Editorials

Editorial: The Media Discovers Cindy Sheehan By BECKY O'MALLEY

Tuesday August 16, 2005

Cindy Sheehan has finally managed to capture the imagination of the nation and of the world. Those of us in northern California have been aware of her campaign against the war in Iraq for more than a year. Members of Military Families Speak Out, including Cindy Sheehan, spoke at the Unitarian Universalist Church in Berkeley in July of 2004, but it’s taken a while for the national media to process their message. This has historically been the case for ideas and movements originating outside of the New York-Washington corridor.  

Part of the reason her story is finally surfacing is that August is a notably slow media month. Many magazines take a week or two off at this time of year, and others (including the New York Times) are uncharacteristically thin. So timing a big media campaign for the slow season when Congress is out of session makes perfect sense. When I was a political operative in the ‘60s we used to say “never underestimate the laziness of the newsies”—the pack will always respond to a well-timed and well-packaged story much faster than they will to raw news events.  

Cindy’s story has always been a compelling one for those who took the time to listen. She was in the position of many parents of young people who can’t connect with jobs or school, to whom the military looks like a good career option, or at least a way to get some education. She was suspicious from the time he enlisted, but his death confirmed her worst fears. 

Just about three years ago (it seems like much longer) I was involved in rescuing a young man of my acquaintance from the evil clutches of an army recruiter in response to his mother’s anguished plea for help. I discovered that the recruiter (then based at Eastmont Mall, probably still there to prey on young Oaklanders) had lied shamelessly to the boy (that’s all he really was) about what he was signing up for, and then lied some more regarding whether or not he could legally change his mind before showing up for induction. That was before the Iraq invasion, and the kid was sufficiently ignorant of current events not to realize that he was headed for combat, not “foreign language training” or a mechanic’s job like Casey Sheehan.  
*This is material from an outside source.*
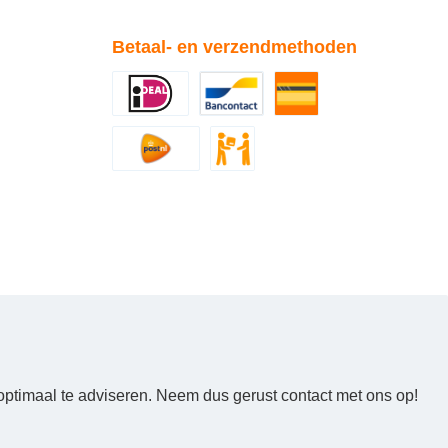
Betaal- en verzendmethoden
optimaal te adviseren. Neem dus gerust contact met ons op!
Not, of course, that the New York Times or the Washington Post or the U.S. Congress were any better informed at that point. Political people around here were starting to get nervous, but they had no real facts to cite.  

The Downing Street memos from that same summer of 2002 reveal that there was plenty to be nervous about. It’s clear that the invasion of Iraq was in the works and moving forward, and that all the subsequent avidly-reported byplay about inspections and weapons of mass destruction was a Bush-Blair concoction which the gullible media eagerly swallowed. It’s no wonder that my young friend and Casey Sheehan were also deceived. 

The nutso-right web pages, including FrontPage.com, mouthpiece of the irrepressible David Horowitz, are fulminating about the fact that Cindy is now getting help from the best-of-breed progressive public relations specialists. Code Pink, started by PR genius Medea Benjamin, is in Crawford with her. According to Thursday’s New York Times, so is Fenton Communications, started by David Fenton, who was hanging out in the same anti-Vietnam-war circles that I was in Michigan in the sixties, and later went on to publicize Rolling Stone magazine when it started. (He might well have been the origin of the lazy-newsy quip quoted above.) The right-wing bloggers are Shocked that PR counts, but of course it does. Fenton et al. have honed their skills over close to forty years of being, more often than not, the bearers of news from the outside trying to get inside. Cindy Sheehan’s message, which was ignored coming out of Berkeley in July 2004, has been cleverly thrown into the media vacuum which surrounds Crawford Texas during Dubya’s summer vacation, and lazy but hungry newsies have gobbled it up.  

It’s too bad that much of the news which makes the bigtime media is, shall we say, enhanced by the skill of the public relations profession, but it is. It’s true that Daily Planet readers heard about Cindy Sheehan last year, but in all fairness we must also say that you heard about her thanks in part to the impressive publicity skills of the local Unitarian Universalists (the “U-U’s” as they’re fondly known), who wield a mean press release considering that they’re amateurs.  

It shouldn’t have taken a sophisticated PR firm like Fenton’s to spotlight Cindy Sheehan so that the major media could see her, but it did. “Enterprise reporting” (which may or may not be the same as what used to be called “investigative reporting” ) has a flashy reputation, but often good reporting just means listening to what people are trying to tell you.